Obstructive sleep apnea (OSA) is a common health problem that is associated with an increase in cardiovascular morbimortality, a decrease in quality of life, and a higher risk of traffic accidents due to hypersomnolence [1,2]. Standard treatment for OSA is positive upper airway pressure, usually delivered in a continuous mode, known as continuous positive airway pressure (CPAP) therapy. CPAP acts like a pneumatic splint that opens the upper airway (UA), regardless of the site of obstruction. Nevertheless, CPAP adherence can be poor, and therefore alternative therapies are necessary [3]. On the other hand, surgery has 100% compliance but has limited effect on unselected patients [4]. With the arrival of new technologies such as transoral robotic surgery (TORS) and coblation, new modalities for the treatment of tongue base obstruction is now available. The sleep surgeon needs to know the exact area or areas of upper airway collapse in order to select patients that may improve with surgery and determine the areas that need to be surgically addressed.
Routine UA assessment is performed when patients are awake—a state with no UA collapse or oxygen desaturation. In a small percentage of OSA patients, the anatomical causes of the obstruction are obvious (e.g., grade 4 palatine and/or lingual tonsils). However, for most patients, the cause is not so obvious, as they may have long soft palate, a relatively large tongue with grade 1 tonsils, or previous tonsillectomy. Therefore, it is of utmost importance to understand the UA behavior during sleep so that tailor-made treatment can be decided for every patient.
In the late 1970s, evaluation of the UA during natural sleep was proposed [5]. Unfortunately, observation of the UA during natural sleep is complicated and impractical in daily practice. On the other hand, with the aid of sedation, the UA can be observed dynamically to allow the sleep surgeon to have an accurate idea of what is happening during sleep and the possible treatment options. Other diagnostic tools such as MRI or CT scan under sedation are also possible. Although MRI and CT scans have the advantage of having complete visualization of the UA simultaneously, they are limited by the facilities available and the need to collaborate with the radiology department. Maneuvers or changes in the position during sleep MRI or CT scan are also almost impossible. For this reason, drug-induced sleep endoscopy (DISE) has spread all over the world and is the preferred diagnostic technique to assess the UA of patients who snore or have OSA in a state that simulates natural sleep [6].

2. Technique

Since the first publication on DISE [7], several drugs or drug combinations have been used for sedation. Some authors also use nasal decongestion, local anesthesia, and/or anti-secretory drugs. So far, there is also no uniformity regarding how to perform the sedation. Nevertheless, this point is critical to achieve a sedation level that resembles natural sleep in order to obtain reliable DISE findings.
In the European position paper on DISE, and its later update, Ear, Nose and throat (ENT) experts on DISE put in their collective opinion and recommended possible set-up and techniques for DISE to be reliably practiced in different centers [6,8].

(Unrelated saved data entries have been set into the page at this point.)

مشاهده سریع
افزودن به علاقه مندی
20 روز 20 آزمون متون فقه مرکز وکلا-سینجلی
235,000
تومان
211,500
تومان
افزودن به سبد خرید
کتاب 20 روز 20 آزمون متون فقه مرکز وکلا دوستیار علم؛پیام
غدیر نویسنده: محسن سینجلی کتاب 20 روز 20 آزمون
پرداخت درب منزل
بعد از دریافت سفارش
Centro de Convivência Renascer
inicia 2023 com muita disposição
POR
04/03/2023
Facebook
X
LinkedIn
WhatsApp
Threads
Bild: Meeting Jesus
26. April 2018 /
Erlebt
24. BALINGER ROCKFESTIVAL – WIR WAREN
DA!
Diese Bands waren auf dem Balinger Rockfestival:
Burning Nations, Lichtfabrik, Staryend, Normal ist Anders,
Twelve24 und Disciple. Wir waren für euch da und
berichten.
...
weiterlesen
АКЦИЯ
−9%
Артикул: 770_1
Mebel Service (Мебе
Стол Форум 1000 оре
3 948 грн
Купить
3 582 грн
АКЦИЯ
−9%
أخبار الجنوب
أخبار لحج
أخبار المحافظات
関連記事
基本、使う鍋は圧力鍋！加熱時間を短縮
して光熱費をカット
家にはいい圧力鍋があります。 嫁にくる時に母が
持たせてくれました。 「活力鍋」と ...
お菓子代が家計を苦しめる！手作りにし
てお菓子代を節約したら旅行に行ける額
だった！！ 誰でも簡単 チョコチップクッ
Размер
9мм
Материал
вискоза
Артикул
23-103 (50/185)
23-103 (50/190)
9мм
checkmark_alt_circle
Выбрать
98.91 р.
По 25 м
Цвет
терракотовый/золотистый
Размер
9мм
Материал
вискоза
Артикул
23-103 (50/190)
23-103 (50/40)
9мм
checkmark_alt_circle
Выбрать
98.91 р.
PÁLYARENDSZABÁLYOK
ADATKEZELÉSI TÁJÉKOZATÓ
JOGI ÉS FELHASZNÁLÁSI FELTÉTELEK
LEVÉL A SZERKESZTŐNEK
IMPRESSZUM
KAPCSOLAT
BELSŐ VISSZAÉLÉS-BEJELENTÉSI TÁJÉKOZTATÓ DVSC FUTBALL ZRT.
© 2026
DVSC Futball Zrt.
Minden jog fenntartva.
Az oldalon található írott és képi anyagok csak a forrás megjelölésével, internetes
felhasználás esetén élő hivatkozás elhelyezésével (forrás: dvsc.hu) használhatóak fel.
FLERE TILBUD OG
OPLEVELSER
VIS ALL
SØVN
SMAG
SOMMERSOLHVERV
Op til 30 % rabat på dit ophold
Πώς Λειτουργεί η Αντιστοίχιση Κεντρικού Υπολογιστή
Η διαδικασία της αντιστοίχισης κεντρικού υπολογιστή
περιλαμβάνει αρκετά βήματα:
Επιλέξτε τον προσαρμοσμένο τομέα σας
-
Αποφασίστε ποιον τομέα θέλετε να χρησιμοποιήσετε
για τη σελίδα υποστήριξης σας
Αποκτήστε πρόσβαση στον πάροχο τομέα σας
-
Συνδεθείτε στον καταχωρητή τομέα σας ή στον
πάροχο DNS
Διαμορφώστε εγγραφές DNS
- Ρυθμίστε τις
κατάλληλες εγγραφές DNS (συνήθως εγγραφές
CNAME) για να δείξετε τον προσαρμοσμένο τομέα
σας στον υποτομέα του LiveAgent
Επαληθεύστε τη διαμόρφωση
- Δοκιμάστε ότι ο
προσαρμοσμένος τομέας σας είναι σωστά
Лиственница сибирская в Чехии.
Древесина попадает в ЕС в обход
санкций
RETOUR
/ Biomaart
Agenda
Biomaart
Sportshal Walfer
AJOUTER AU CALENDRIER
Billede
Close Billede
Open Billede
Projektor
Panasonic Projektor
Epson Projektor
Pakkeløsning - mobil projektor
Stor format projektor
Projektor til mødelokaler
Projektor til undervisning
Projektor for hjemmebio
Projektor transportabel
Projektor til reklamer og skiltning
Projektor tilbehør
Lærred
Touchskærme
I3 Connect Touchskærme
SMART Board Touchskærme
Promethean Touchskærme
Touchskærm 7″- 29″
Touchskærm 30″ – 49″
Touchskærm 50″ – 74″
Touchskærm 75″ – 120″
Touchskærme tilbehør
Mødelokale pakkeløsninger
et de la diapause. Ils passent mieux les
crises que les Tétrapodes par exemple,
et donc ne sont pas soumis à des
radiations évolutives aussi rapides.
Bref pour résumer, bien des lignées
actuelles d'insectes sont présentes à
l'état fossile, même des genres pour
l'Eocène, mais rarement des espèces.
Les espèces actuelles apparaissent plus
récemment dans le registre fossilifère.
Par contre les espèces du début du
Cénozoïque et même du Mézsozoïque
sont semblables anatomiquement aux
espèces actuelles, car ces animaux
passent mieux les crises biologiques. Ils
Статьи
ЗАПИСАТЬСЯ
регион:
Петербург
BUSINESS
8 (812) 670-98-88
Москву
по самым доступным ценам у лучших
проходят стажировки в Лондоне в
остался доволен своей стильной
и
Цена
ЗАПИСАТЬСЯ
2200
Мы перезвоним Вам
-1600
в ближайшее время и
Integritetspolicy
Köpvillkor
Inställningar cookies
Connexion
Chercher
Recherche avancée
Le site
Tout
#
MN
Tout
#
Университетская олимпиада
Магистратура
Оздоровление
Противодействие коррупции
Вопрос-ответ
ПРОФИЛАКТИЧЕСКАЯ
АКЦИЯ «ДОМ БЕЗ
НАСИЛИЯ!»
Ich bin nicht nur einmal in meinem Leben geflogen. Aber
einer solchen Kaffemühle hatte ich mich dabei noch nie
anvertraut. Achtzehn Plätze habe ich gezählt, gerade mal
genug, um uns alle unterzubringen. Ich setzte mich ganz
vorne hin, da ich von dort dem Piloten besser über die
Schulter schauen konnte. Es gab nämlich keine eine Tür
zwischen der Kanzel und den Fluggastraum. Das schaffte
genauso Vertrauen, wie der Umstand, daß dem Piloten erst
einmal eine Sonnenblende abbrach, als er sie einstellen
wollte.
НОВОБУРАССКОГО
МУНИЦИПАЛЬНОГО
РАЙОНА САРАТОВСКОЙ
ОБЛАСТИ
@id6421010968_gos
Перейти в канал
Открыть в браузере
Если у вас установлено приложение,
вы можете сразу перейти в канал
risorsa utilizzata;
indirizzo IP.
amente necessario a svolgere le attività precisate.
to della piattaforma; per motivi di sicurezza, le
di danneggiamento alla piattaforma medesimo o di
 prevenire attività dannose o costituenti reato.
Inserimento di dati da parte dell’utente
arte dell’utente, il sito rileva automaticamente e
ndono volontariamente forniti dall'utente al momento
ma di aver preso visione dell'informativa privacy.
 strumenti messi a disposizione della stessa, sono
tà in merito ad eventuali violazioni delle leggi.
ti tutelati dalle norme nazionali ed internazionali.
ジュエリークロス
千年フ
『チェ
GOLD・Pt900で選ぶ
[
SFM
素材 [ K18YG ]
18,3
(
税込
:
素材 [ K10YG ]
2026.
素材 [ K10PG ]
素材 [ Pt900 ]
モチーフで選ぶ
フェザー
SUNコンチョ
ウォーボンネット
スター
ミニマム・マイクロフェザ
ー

2.1. Where to Perform DISE and Materials

DISE must be performed in a room where all the basic resuscitation equipment (e.g., oxygen supply) are available, because safety is of utmost importance. The room should also be quiet and dark.
In order to perform DISE, the patient should be monitored with electrocardiogram (ECG) and pulse oximeter. Monitoring of sedation depth such as Bi-spectral index (BIS) is highly recommended, as the BIS level of sedation should be between 70 and 50 when the UA is evaluated in adults [6]. Evaluation of the UA in lighter sedation may underestimate the obstruction, whereas deeper sedation may cause artificial obstruction due to over sedation [9,10,11]. Having said that, one must be aware that sedation levels observed with these devices are an estimate of actual sedation, as some people are not well sedated at those recommended levels, although the majority of adult people are. For children, these BIS levels might not be applicable.
The thinnest possible fiber endoscope, ideally with working channel to aspirate secretions, is recommended. The authors also recommend a recording system for video and sound, if possible. The recording is useful, as the videos can be replayed to the patients to help them understand their problem better as well as the potential difficulty in addressing the obstruction. The videos may also be useful in the future if the results of the UA surgery do not achieve the desired outcomes.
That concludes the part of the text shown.